INSTRUCTIONS FOR THE TASK –
Copy every line that contains the string "gear" from the entries below.

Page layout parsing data
*****

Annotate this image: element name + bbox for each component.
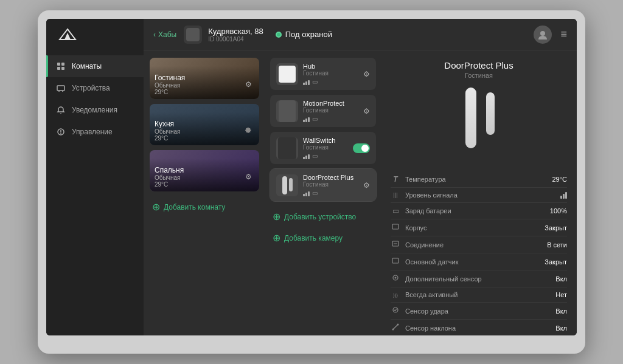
status-label: Под охраной bbox=[285, 30, 332, 39]
hub-text: Кудрявская, 88 ID 00001A04 bbox=[208, 27, 263, 43]
signal-bar-1 bbox=[303, 83, 305, 85]
add-device-button[interactable]: ⊕ Добавить устройство bbox=[270, 206, 376, 227]
tilt-sensor-icon bbox=[391, 323, 400, 332]
hub-icon-box bbox=[184, 26, 202, 44]
detail-prop-signal: ||| Уровень сигнала bbox=[391, 188, 567, 203]
add-room-label: Добавить комнату bbox=[164, 203, 225, 211]
room-card-kitchen[interactable]: Кухня Обычная 29°С bbox=[150, 104, 259, 145]
room-gear-icon[interactable]: ⚙ bbox=[243, 170, 254, 184]
prop-value: Нет bbox=[555, 291, 567, 298]
avatar[interactable] bbox=[534, 26, 552, 44]
device-card-doorprotect[interactable]: DoorProtect Plus Гостиная ▭ bbox=[270, 169, 376, 201]
sidebar-item-label: Устройства bbox=[72, 84, 110, 92]
prop-left: Сенсор наклона bbox=[391, 323, 456, 332]
sb2 bbox=[563, 194, 565, 199]
signal-bar-3 bbox=[308, 117, 310, 122]
signal-bar-1 bbox=[303, 157, 305, 159]
prop-value: 29°С bbox=[552, 176, 567, 183]
device-card-hub[interactable]: Hub Гостиная ▭ bbox=[270, 58, 376, 90]
dp-body bbox=[282, 176, 287, 194]
device-card-motion[interactable]: MotionProtect Гостиная ▭ bbox=[270, 95, 376, 127]
status-dot bbox=[276, 32, 282, 38]
back-button[interactable]: ‹ Хабы bbox=[153, 30, 176, 39]
battery-icon: ▭ bbox=[312, 78, 318, 85]
prop-left: Соединение bbox=[391, 240, 444, 249]
room-type: Обычная bbox=[155, 174, 243, 181]
prop-label: Заряд батареи bbox=[405, 207, 451, 215]
room-temp: 29°С bbox=[155, 135, 242, 142]
extra-sensor-icon bbox=[391, 274, 400, 283]
device-icon-wallswitch bbox=[276, 137, 298, 159]
device-name: DoorProtect Plus bbox=[303, 174, 358, 181]
prop-left: ))) Всегда активный bbox=[391, 291, 458, 298]
device-gear-icon[interactable]: ⚙ bbox=[363, 107, 370, 115]
main-content: ‹ Хабы Кудрявская, 88 ID 00001A04 bbox=[144, 19, 577, 335]
device-name: MotionProtect bbox=[303, 100, 358, 107]
prop-left: Корпус bbox=[391, 223, 426, 232]
room-gear-icon[interactable]: ⚙ bbox=[243, 78, 254, 91]
chevron-left-icon: ‹ bbox=[153, 30, 156, 39]
sidebar-item-rooms[interactable]: Комнаты bbox=[46, 55, 144, 77]
rooms-icon bbox=[56, 61, 66, 71]
device-info: DoorProtect Plus Гостиная ▭ bbox=[303, 174, 358, 196]
signal-bars bbox=[303, 79, 310, 85]
add-camera-button[interactable]: ⊕ Добавить камеру bbox=[270, 227, 376, 249]
detail-header: DoorProtect Plus Гостиная bbox=[381, 50, 577, 169]
case-icon bbox=[391, 223, 400, 232]
detail-prop-tilt-sensor: Сенсор наклона Вкл bbox=[391, 320, 567, 335]
signal-bar-3 bbox=[308, 191, 310, 196]
device-room: Гостиная bbox=[303, 144, 348, 151]
prop-label: Уровень сигнала bbox=[405, 191, 458, 199]
device-gear-icon[interactable]: ⚙ bbox=[363, 181, 370, 190]
notifications-icon bbox=[56, 105, 66, 115]
room-card-content: Спальня Обычная 29°С ⚙ bbox=[150, 162, 259, 191]
prop-value: Вкл bbox=[555, 325, 567, 332]
room-card-living[interactable]: Гостиная Обычная 29°С ⚙ bbox=[150, 58, 259, 99]
device-icon-hub bbox=[276, 63, 298, 85]
prop-left: Сенсор удара bbox=[391, 306, 448, 315]
battery-icon: ▭ bbox=[312, 153, 318, 159]
svg-rect-12 bbox=[392, 224, 399, 229]
sidebar-item-label: Управление bbox=[72, 128, 113, 136]
devices-panel: Hub Гостиная ▭ bbox=[265, 50, 381, 335]
device-info: MotionProtect Гостиная ▭ bbox=[303, 100, 358, 122]
signal-bar-3 bbox=[308, 154, 310, 159]
back-label: Хабы bbox=[158, 30, 176, 39]
sidebar-item-notifications[interactable]: Уведомления bbox=[46, 99, 144, 121]
svg-rect-2 bbox=[57, 67, 60, 70]
detail-prop-battery: ▭ Заряд батареи 100% bbox=[391, 203, 567, 219]
devices-icon bbox=[56, 83, 66, 93]
main-sensor-icon bbox=[391, 257, 400, 266]
room-type: Обычная bbox=[155, 82, 243, 89]
room-gear-icon[interactable] bbox=[242, 124, 254, 138]
sb3 bbox=[565, 192, 567, 199]
detail-prop-case: Корпус Закрыт bbox=[391, 219, 567, 236]
sidebar-item-management[interactable]: Управление bbox=[46, 121, 144, 143]
prop-value: В сети bbox=[547, 241, 567, 249]
device-status-row: ▭ bbox=[303, 153, 348, 159]
prop-value: Вкл bbox=[555, 275, 567, 283]
device-name: WallSwitch bbox=[303, 137, 348, 144]
add-room-button[interactable]: ⊕ Добавить комнату bbox=[150, 196, 259, 218]
room-temp: 29°С bbox=[155, 181, 243, 188]
prop-label: Температура bbox=[405, 176, 446, 183]
device-card-wallswitch[interactable]: WallSwitch Гостиная ▭ bbox=[270, 132, 376, 164]
sidebar-item-devices[interactable]: Устройства bbox=[46, 77, 144, 99]
shock-sensor-icon bbox=[391, 306, 400, 315]
prop-value: 100% bbox=[550, 207, 567, 215]
device-gear-icon[interactable]: ⚙ bbox=[363, 70, 370, 78]
add-device-icon: ⊕ bbox=[273, 211, 280, 222]
prop-label: Всегда активный bbox=[405, 291, 458, 298]
signal-bar-3 bbox=[308, 80, 310, 85]
device-room: Гостиная bbox=[303, 107, 358, 114]
prop-left: T Температура bbox=[391, 175, 446, 184]
device-room: Гостиная bbox=[303, 70, 358, 77]
room-card-bedroom[interactable]: Спальня Обычная 29°С ⚙ bbox=[150, 150, 259, 191]
prop-value: Вкл bbox=[555, 307, 567, 315]
device-status-row: ▭ bbox=[303, 78, 358, 85]
menu-icon[interactable]: ≡ bbox=[560, 28, 567, 41]
wallswitch-toggle[interactable] bbox=[353, 143, 370, 153]
add-device-label: Добавить устройство bbox=[284, 213, 356, 221]
status-badge: Под охраной bbox=[276, 30, 332, 39]
rooms-panel: Гостиная Обычная 29°С ⚙ bbox=[144, 50, 265, 335]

*****

COMPLETED TASK –
room-gear-icon[interactable]: ⚙ bbox=[243, 170, 254, 184]
device-gear-icon[interactable]: ⚙ bbox=[363, 107, 370, 115]
room-gear-icon[interactable]: ⚙ bbox=[243, 78, 254, 91]
device-gear-icon[interactable]: ⚙ bbox=[363, 181, 370, 190]
room-gear-icon[interactable] bbox=[242, 124, 254, 138]
device-gear-icon[interactable]: ⚙ bbox=[363, 70, 370, 78]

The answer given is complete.